The conversation over what is and isn’t funny, and is and isn’t appropriate, doesn’t have to be a minefield of screaming and accusations and name-calling. It can and should be a dynamic and nuanced and interesting, and god forbid, even fun sometimes. We go a long way to making it a less tense subject to broach (and it’s not going away, nor should it) by not being so quick to shriek “HEY, HOW COULD I BE SEXIST, I HAVE A SISTER AND A GIRLFRIEND I EVEN LET SPEAK” any time the word is even mentioned.

Men have defined the conversation around gender (or whether or not there even SHOULD be a conversation around gender) for so long. Now we owe our fellow human beings a chance to be heard on their terms before we shout “YOU GUYS GOT THE RIGHT TO VOTE AND THEN BURNED SOME BRAS AT ONE POINT, SO STOP IMPLYING THAT SEXISM STILL EVEN EXISTS AT ALL.”

Guys: There is no war on men. And you may disagree with me, but I do happen to think there’s a constant, seething war against women, skirmishes in which take place on magazine covers and Facebook statuses and then boil over into domestic violence and political movements. And I don’t think it’s lead by some central conspiracy of dudes in a boardroom somewhere, though it is certainly aided by dudes in boardrooms quite often.
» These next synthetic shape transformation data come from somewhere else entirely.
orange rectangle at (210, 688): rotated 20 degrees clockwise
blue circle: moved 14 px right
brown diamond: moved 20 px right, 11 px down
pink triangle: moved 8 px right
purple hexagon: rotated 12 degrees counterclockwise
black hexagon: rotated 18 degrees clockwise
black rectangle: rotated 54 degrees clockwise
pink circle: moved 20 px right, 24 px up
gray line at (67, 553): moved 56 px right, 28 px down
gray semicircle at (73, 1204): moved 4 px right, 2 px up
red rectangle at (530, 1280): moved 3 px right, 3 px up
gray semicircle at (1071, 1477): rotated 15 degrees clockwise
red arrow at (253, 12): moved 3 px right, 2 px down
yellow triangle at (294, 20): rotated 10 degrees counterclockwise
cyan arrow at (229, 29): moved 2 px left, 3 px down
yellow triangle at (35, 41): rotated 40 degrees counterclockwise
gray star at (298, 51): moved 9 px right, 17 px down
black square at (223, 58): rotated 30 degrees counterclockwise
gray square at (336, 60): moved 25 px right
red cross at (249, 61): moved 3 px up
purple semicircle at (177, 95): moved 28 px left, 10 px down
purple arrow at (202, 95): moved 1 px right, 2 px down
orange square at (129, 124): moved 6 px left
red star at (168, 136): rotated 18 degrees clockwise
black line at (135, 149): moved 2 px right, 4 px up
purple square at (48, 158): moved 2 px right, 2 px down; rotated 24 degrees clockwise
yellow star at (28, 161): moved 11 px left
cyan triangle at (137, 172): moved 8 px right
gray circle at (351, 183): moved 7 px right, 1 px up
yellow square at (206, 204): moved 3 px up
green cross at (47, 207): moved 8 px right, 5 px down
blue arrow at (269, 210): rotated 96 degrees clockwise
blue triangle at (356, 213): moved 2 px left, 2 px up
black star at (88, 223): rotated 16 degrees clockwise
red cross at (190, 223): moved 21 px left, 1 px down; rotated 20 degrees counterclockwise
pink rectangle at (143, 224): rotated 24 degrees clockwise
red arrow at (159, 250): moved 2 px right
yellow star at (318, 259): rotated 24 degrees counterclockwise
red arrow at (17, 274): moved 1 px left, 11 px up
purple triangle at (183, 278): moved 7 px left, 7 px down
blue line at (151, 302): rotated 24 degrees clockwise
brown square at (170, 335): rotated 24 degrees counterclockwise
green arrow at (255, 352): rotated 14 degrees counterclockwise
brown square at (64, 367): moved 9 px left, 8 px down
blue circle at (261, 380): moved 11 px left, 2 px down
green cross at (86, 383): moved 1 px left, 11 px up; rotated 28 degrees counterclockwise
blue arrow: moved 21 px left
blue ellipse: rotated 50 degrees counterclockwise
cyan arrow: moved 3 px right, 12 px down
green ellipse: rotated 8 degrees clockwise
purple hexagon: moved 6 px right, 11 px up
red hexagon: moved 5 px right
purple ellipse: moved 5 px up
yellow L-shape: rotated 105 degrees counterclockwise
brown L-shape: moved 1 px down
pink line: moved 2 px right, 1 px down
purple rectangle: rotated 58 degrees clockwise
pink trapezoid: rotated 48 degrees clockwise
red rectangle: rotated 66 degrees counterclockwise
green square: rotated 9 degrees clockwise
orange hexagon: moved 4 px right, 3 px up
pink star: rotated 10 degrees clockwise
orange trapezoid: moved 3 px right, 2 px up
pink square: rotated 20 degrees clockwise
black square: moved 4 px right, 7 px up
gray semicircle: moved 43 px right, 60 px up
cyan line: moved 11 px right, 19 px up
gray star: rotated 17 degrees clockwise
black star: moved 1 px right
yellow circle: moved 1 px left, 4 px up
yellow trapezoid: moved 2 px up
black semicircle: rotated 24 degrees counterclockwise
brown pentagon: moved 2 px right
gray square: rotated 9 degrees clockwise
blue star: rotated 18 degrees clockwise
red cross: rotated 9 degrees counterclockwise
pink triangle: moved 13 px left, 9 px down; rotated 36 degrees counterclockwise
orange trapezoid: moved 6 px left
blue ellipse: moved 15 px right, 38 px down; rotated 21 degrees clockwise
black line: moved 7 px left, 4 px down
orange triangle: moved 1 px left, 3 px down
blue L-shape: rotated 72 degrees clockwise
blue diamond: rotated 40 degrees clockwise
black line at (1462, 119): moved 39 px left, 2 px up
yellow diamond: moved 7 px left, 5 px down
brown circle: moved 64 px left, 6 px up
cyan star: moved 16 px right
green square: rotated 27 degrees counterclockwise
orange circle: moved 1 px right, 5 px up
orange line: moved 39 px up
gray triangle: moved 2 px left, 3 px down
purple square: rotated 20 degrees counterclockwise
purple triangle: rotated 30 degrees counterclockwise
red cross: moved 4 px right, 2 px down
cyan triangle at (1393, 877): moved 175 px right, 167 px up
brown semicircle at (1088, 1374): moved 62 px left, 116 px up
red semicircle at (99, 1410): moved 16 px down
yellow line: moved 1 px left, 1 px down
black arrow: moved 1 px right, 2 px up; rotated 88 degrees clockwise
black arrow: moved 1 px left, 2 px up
I think it’s led by a virus, by a cloud of old, bad ideas and hateful superstitions we ought to be better than by now, employed daily, thinkingly and unthinkingly, to wound, terrify, and control.

I’d like to give you the benefit of the doubt if you think sexism isn’t around anymore. Maybe you just think it isn’t because it doesn’t seem like it ought to be. It is old, and awful, and we need to uninstall it now before it spreads to the next generation. But we have to acknowledge that it exists, that it thrives all around us, before we can do that.



It doesn’t have to be this way. We have let gender be a battlefield when it ought to be a playground. The way we are made is glorious, the ways we make ourselves, every bit as glorious. SHUT UP and SIT DOWN: that’s caveman shit. STAND UP and SPEAK OUT: that’s the way forward.

And we take the first step into a fun and a funnier future when we stop telling women to shut up. And when we stop allowing other people to tell women to shut up.


Oh, and one more thing: if you think that “discrimination against men,” social, cultural, or institutionalized, is a problem on par with discrimination against women, you need to A) shut the fuck up and D) all of the above.

Don’t like the way I just talked to you?

Then don’t be so sensitive.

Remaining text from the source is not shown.